Add-ons I have installed

  • Advanced SSH Terminal
  • ESP Home
  • Home Assistant Google Drive Backup
  • VS Code Server
  • Maria DB

HACS for a few integrations:

  • YT Music Player
  • Waste Collection Schedule

nothing too fancy.

I run a second Pi with an SSD for docker containers or native OS installs (gitea, drone-ci, pi-hole, etc.)

[–] [email protected] 1 points 2 years ago

I'm running Supervised in Docker. I don't know how I managed to do it but it wasn't hard. I use addons, and also have other things running on my Pi

[–] [email protected] 1 points 2 years ago* (last edited 2 years ago)

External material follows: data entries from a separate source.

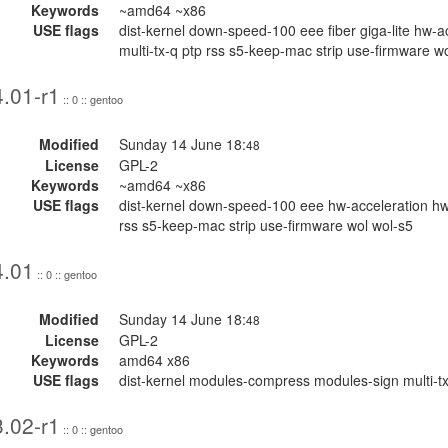
Keywords
~amd64 ~x86
USE flags
dist-kernel down-speed-100 eee fiber giga-lite hw
multi-tx-q ptp rss s5-keep-mac strip use-firmware w
.01-r1
:: 0 :: gentoo
Modified
Sunday 14 June 18:
48
License
GPL-2
Keywords
~amd64 ~x86
USE flags
dist-kernel down-speed-100 eee hw-acceleration hw
rss s5-keep-mac strip use-firmware wol wol-s5
4.01
:: 0 :: gentoo
Modified
Sunday 14 June 18:
48
License
GPL-2
Keywords
amd64 x86
USE flags
dist-kernel modules-compress modules-sign multi-tx-
.02-r1
:: 0 :: gentoo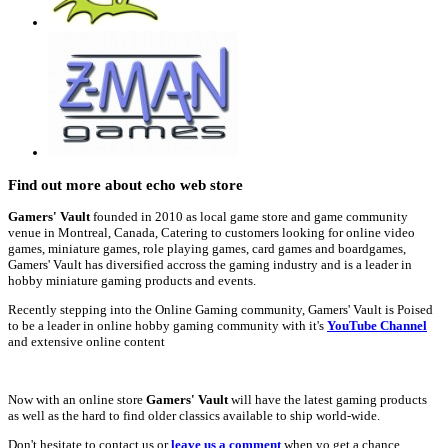
Find out more about echo web store
Gamers' Vault
founded in 2010 as local game store and game community
venue in Montreal, Canada, Catering to customers looking for online video
games, miniature games, role playing games, card games and boardgames,
Gamers' Vault has diversified accross the gaming industry and is a leader in
hobby miniature gaming products and events.
Recently stepping into the Online Gaming community, Gamers' Vault is Poised
to be a leader in online hobby gaming community with it's
YouTube Channel
and extensive online content
Now with an online store
Gamers' Vault
will have the latest gaming products
as well as the hard to find older classics available to ship world-wide.
Don't hesitate to contact us or
leave us a comment
when yo get a chance.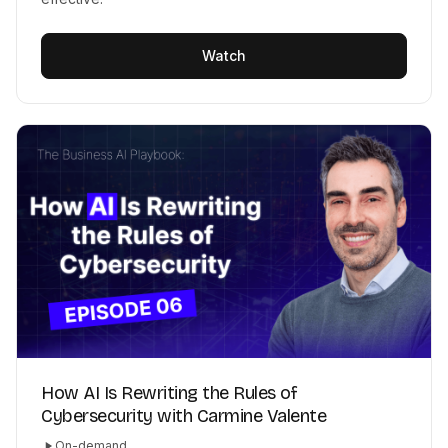
Watch
How AI Is Rewriting the Rules of
Cybersecurity with Carmine Valente
On-demand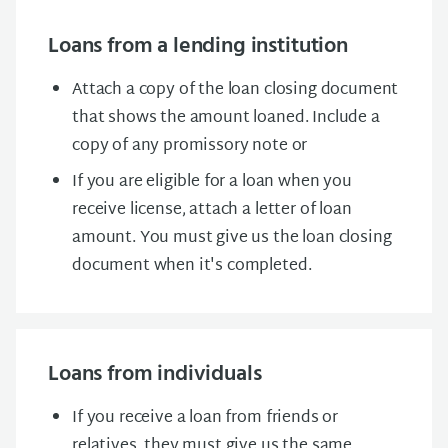
Loans from a lending institution
Attach a copy of the loan closing document
that shows the amount loaned. Include a
copy of any promissory note or
If you are eligible for a loan when you
receive license, attach a letter of loan
amount. You must give us the loan closing
document when it's completed.
Loans from individuals
If you receive a loan from friends or
relatives, they must give us the same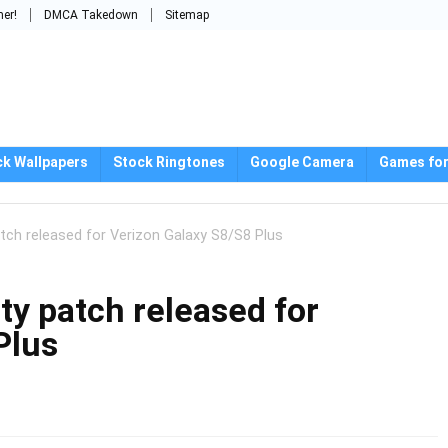
mer!
DMCA Takedown
Sitemap
ck Wallpapers
Stock Ringtones
Google Camera
Games for
ch released for Verizon Galaxy S8/S8 Plus
y patch released for
Plus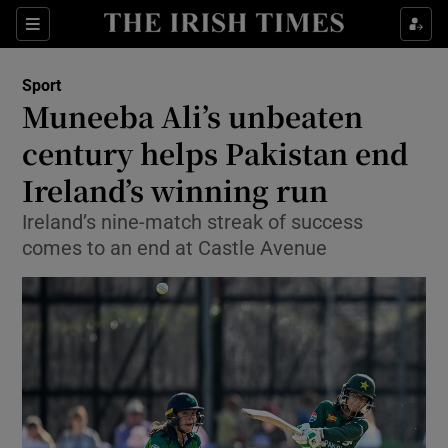
Show Property sub sections
Sections
Show Food sub sections
Sport
Muneeba Ali’s unbeaten
Show Health sub sections
century helps Pakistan end
Show Life & Style sub sections
Ireland’s winning run
Show Culture sub sections
Ireland’s nine-match streak of success
comes to an end at Castle Avenue
Show Environment sub sections
Show Technology sub sections
Show Science sub sections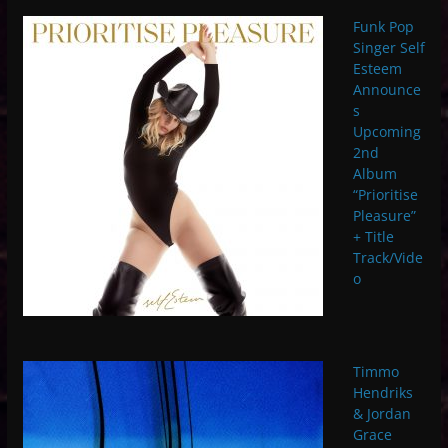
Funk Pop
Singer Self
Esteem
Announce
s
Upcoming
2nd
Album
“Prioritise
Pleasure”
+ Title
Track/Vide
o
Timmo
Hendriks
& Jordan
Grace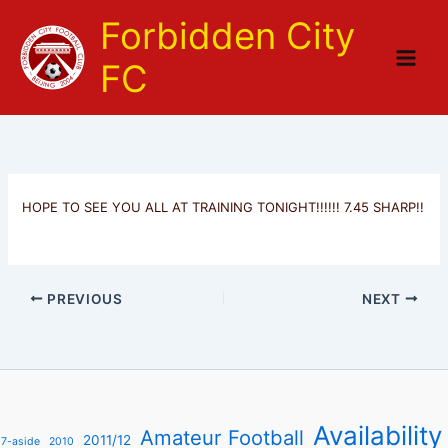
Skip
Forbidden City
to
content
FC
HOPE TO SEE YOU ALL AT TRAINING TONIGHT!!!!!! 7.45 SHARP!!
PREVIOUS
NEXT
Availability
Amateur Football
2011/12
7-aside
2010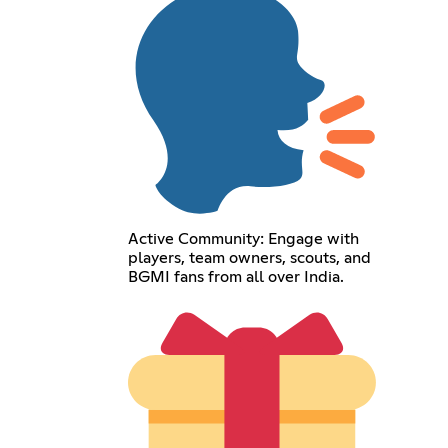
Active Community: Engage with
players, team owners, scouts, and
BGMI fans from all over India.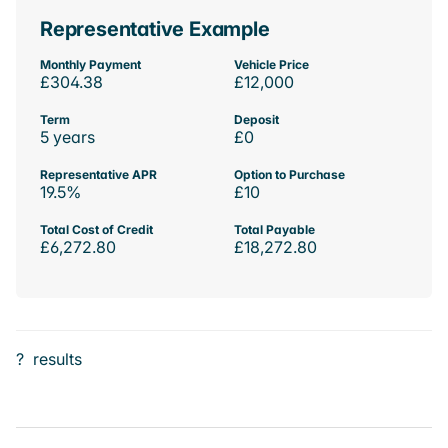
Representative Example
Monthly Payment
Vehicle Price
£304.38
£12,000
Term
Deposit
5 years
£0
Representative APR
Option to Purchase
19.5%
£10
Total Cost of Credit
Total Payable
£6,272.80
£18,272.80
?
results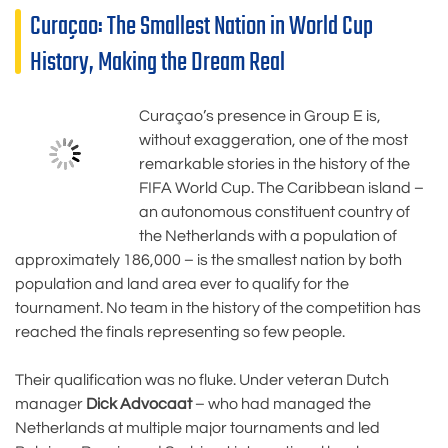
Curaçao: The Smallest Nation in World Cup
History, Making the Dream Real
Curaçao’s presence in Group E is,
without exaggeration, one of the most
remarkable stories in the history of the
FIFA World Cup. The Caribbean island –
an autonomous constituent country of
the Netherlands with a population of
approximately 186,000 – is the smallest nation by both
population and land area ever to qualify for the
tournament. No team in the history of the competition has
reached the finals representing so few people.
Their qualification was no fluke. Under veteran Dutch
manager
Dick Advocaat
– who had managed the
Netherlands at multiple major tournaments and led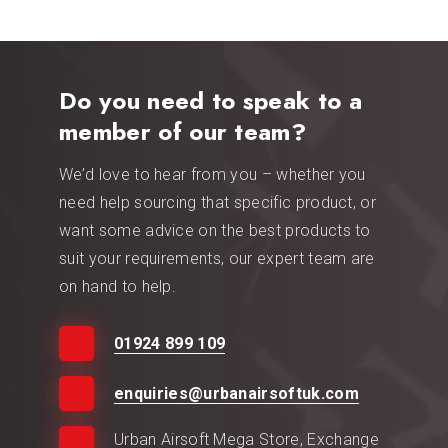
Do you need to speak to a
member of our team?
We’d love to hear from you – whether you
need help sourcing that specific product, or
want some advice on the best products to
suit your requirements, our expert team are
on hand to help.
01924 899 109
enquiries@urbanairsoftuk.com
Urban Airsoft Mega Store, Exchange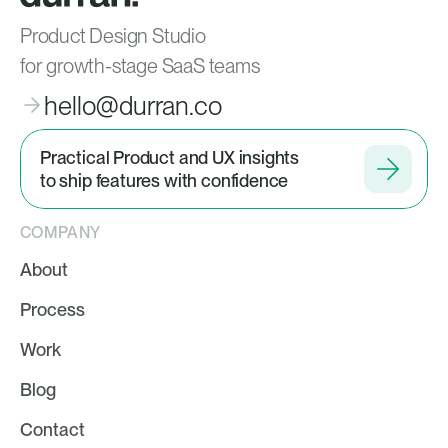
Product Design Studio
for growth-stage SaaS teams
hello@durran.co
Practical Product and UX insights
to ship features with confidence
COMPANY
About
Process
Work
Blog
Contact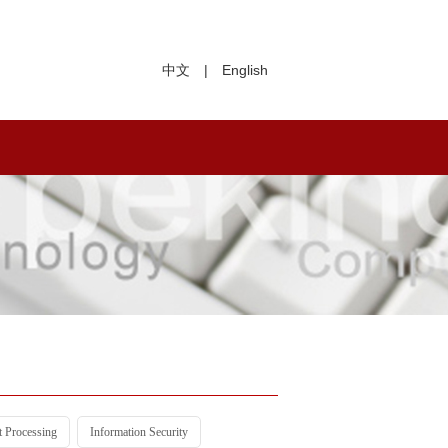
中文
|
English
t Processing
Information Security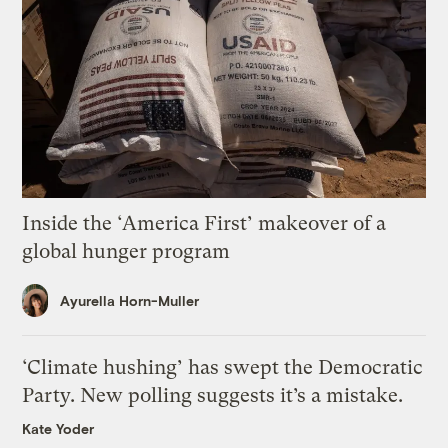
Inside the ‘America First’ makeover of a
global hunger program
Ayurella Horn-Muller
‘Climate hushing’ has swept the Democratic
Party. New polling suggests it’s a mistake.
Kate Yoder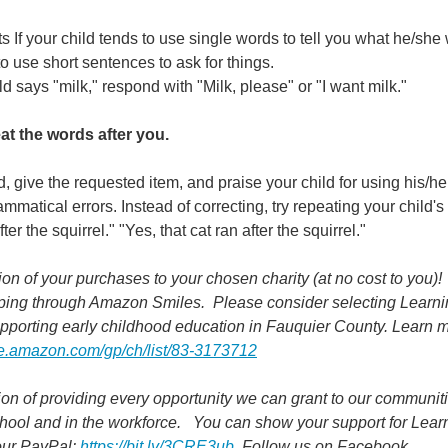
f your child tends to use single words to tell you what he/she 
o use short sentences to ask for things.
ld says "milk," respond with "Milk, please" or "I want milk."
at the words after you.
, give the requested item, and praise your child for using his/he
matical errors. Instead of correcting, try repeating your child's
er the squirrel." "Yes, that cat ran after the squirrel."
n of your purchases to your chosen charity (at no cost to you)! 
ping through Amazon Smiles.  Please consider selecting Learnin
pporting early childhood education in Fauquier County. Learn m
e.amazon.com/gp/ch/list/83-3173712
on of providing every opportunity we can grant to our communiti
ool and in the workforce.   You can show your support for Learn
our PayPal: 
https://bit.ly/3CRE3ub
  Follow us on Facebook.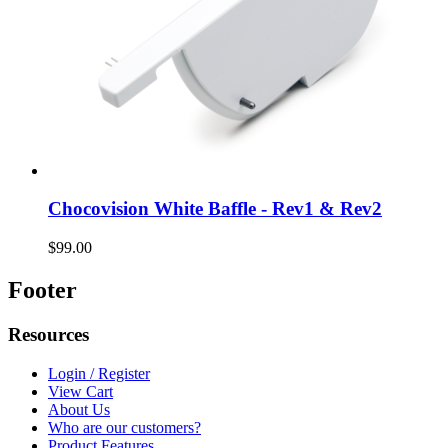
Chocovision White Baffle - Rev1 & Rev2
$99.00
Footer
Resources
Login / Register
View Cart
About Us
Who are our customers?
Product Features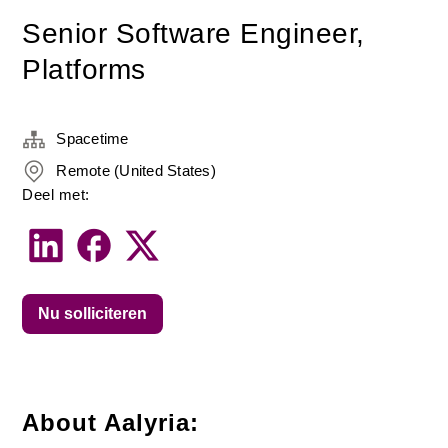
Senior Software Engineer,
Platforms
Spacetime
Remote (United States)
Deel met:
Nu solliciteren
About Aalyria: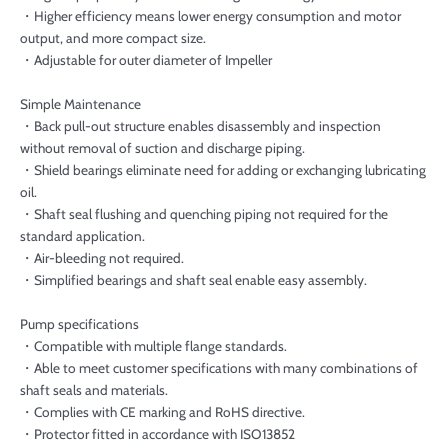
・Higher efficiency means lower energy consumption and motor
output, and more compact size.
・Adjustable for outer diameter of Impeller
Simple Maintenance
・Back pull-out structure enables disassembly and inspection
without removal of suction and discharge piping.
・Shield bearings eliminate need for adding or exchanging lubricating
oil.
・Shaft seal flushing and quenching piping not required for the
standard application.
・Air-bleeding not required.
・Simplified bearings and shaft seal enable easy assembly.
Pump specifications
・Compatible with multiple flange standards.
・Able to meet customer specifications with many combinations of
shaft seals and materials.
・Complies with CE marking and RoHS directive.
・Protector fitted in accordance with ISO13852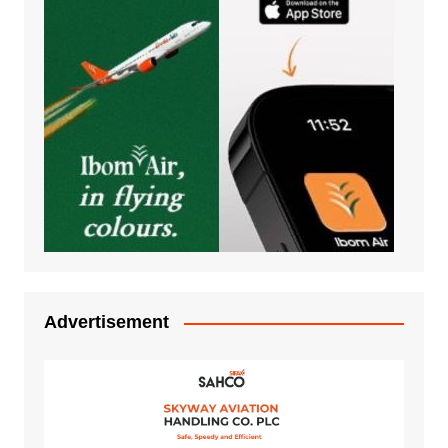
Advertisement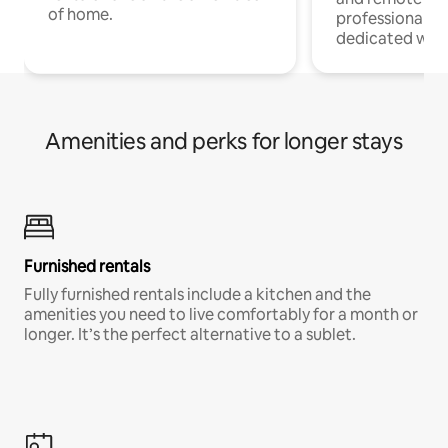
of home.
professionals w
dedicated work
Amenities and perks for longer stays
Furnished rentals
Fully furnished rentals include a kitchen and the
amenities you need to live comfortably for a month or
longer. It’s the perfect alternative to a sublet.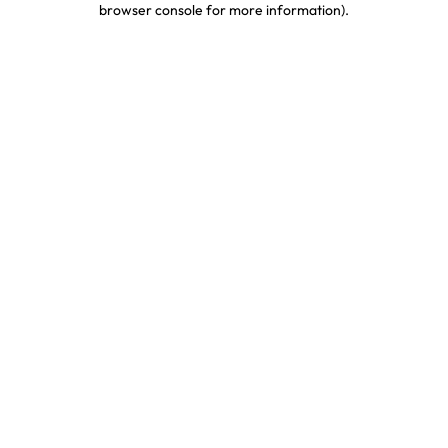
browser console for more information)
.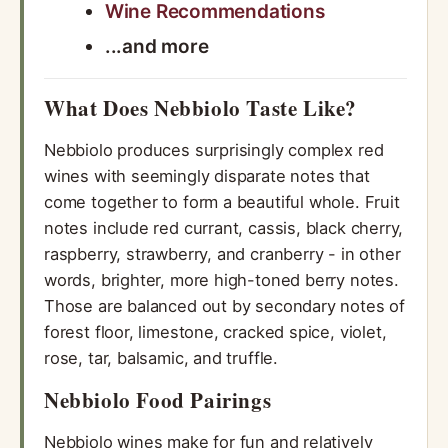
Wine Recommendations
...and more
What Does Nebbiolo Taste Like?
Nebbiolo produces surprisingly complex red
wines with seemingly disparate notes that
come together to form a beautiful whole. Fruit
notes include red currant, cassis, black cherry,
raspberry, strawberry, and cranberry - in other
words, brighter, more high-toned berry notes.
Those are balanced out by secondary notes of
forest floor, limestone, cracked spice, violet,
rose, tar, balsamic, and truffle.
Nebbiolo Food Pairings
Nebbiolo wines make for fun and relatively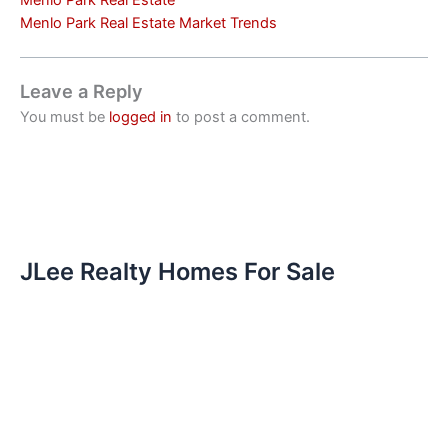
Menlo Park Real Estate
Menlo Park Real Estate Market Trends
Leave a Reply
You must be
logged in
to post a comment.
JLee Realty Homes For Sale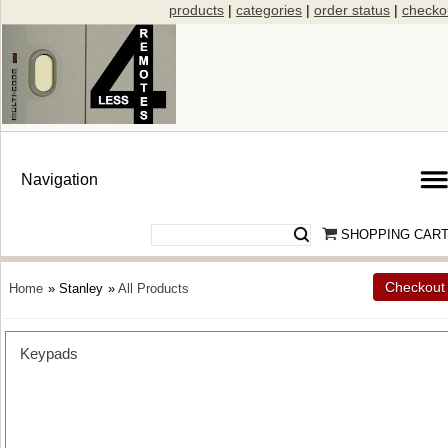
products
|
categories
|
order status
|
checko
SHOPPING CAR
Checkout
Home
» Stanley
»
All Products
Keypads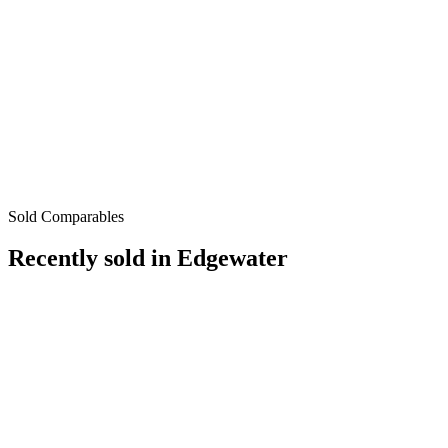
Sold Comparables
Recently sold in
Edgewater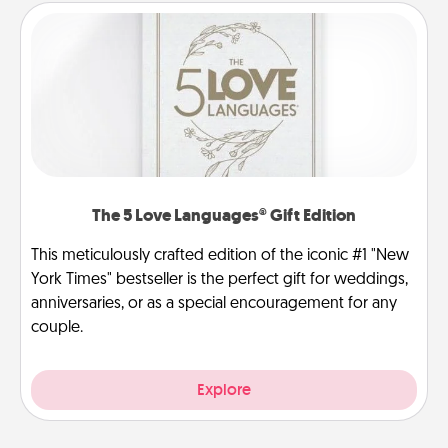
The 5 Love Languages® Gift Edition
This meticulously crafted edition of the iconic #1 "New
York Times" bestseller is the perfect gift for weddings,
anniversaries, or as a special encouragement for any
couple.
Explore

There's nothing that you can't do with docker that you can do with addons, but many things you can do with docker that you can't do with addons.

Addons are marginally easier to setup but if you have technical skills, docker is also not a lot of work. You can use something like Portainer to get a similar easy interface. So I think it's down to if you have the technical skills for docker.

I run ha supervised and I do both, but the system does complain that I do that.

[–] [email protected] 1 points 2 years ago (1 children)

I have HA running in docker on a Pi 3 and Z-wave JS running in another on the same Pi. Added a purpleair integration for outdoor air quality, national weather service, some local sensors, and sql to get data from another node. People have made me paranoid about SD card failures, so I regularly image it to my main server. I mostly use HA to visualize environmental data, but it also runs the lights in a hydroponic farm and the house during vacations, via z-wave outlets. Have not tried to integrate it with google or amazon.

The only inconveniences I've found with docker is that you can't restart HA from its web interface and, if you update regularly, old images quickly fill a smaller card, so you have to remember to purge.

[–] [email protected] 2 points 2 years ago (1 children)

It's now possible to restart HA from the web interface. P

[–] [email protected] 1 points 2 years ago

I pulled the latest HA version based on you comment in this old thread, and you're right! There is a restart button now. Thanks.

[–] [email protected] 1 points 2 years ago

I've run both, and the OS version is much more stable and easier to keep running. Whether you use an rpi or a VM, use the dedicated OS and save yourself the heartache of trying to get your hardware working with docker.

[–] [email protected] 1 points 2 years ago

Its not super hard to manually set up with docker or podman but you have to deal with integrating and updating the add-ons yourself. I ran out of CPU on a pi4 (due to a buggy websocket client in the end) and moved to a small form factor x86_64 server under Rocky. I ran manually using just containers (podman in this case) and it worked fine but integrating and updating the equivalent of add-ons was a lot of manual plumbing work that I don't find much fun anymore.

I switched back to hassos, but under KVM. This for me is the best of both worlds: I get the fully managed/integrated work of Frenck and friends for HA and can still access and manage the machine normally (and use it for other services).

There's nothing remotely realtime about the python code in the core HA, it works well in a reasonbly provisioned VM (4 cores, 8G ram) backed by a good SSD. There is some religion in the community about not using VM's: it is a layer of complexity and I understand why folks on discord don't want to help people with it, but technically it works well for this class of app.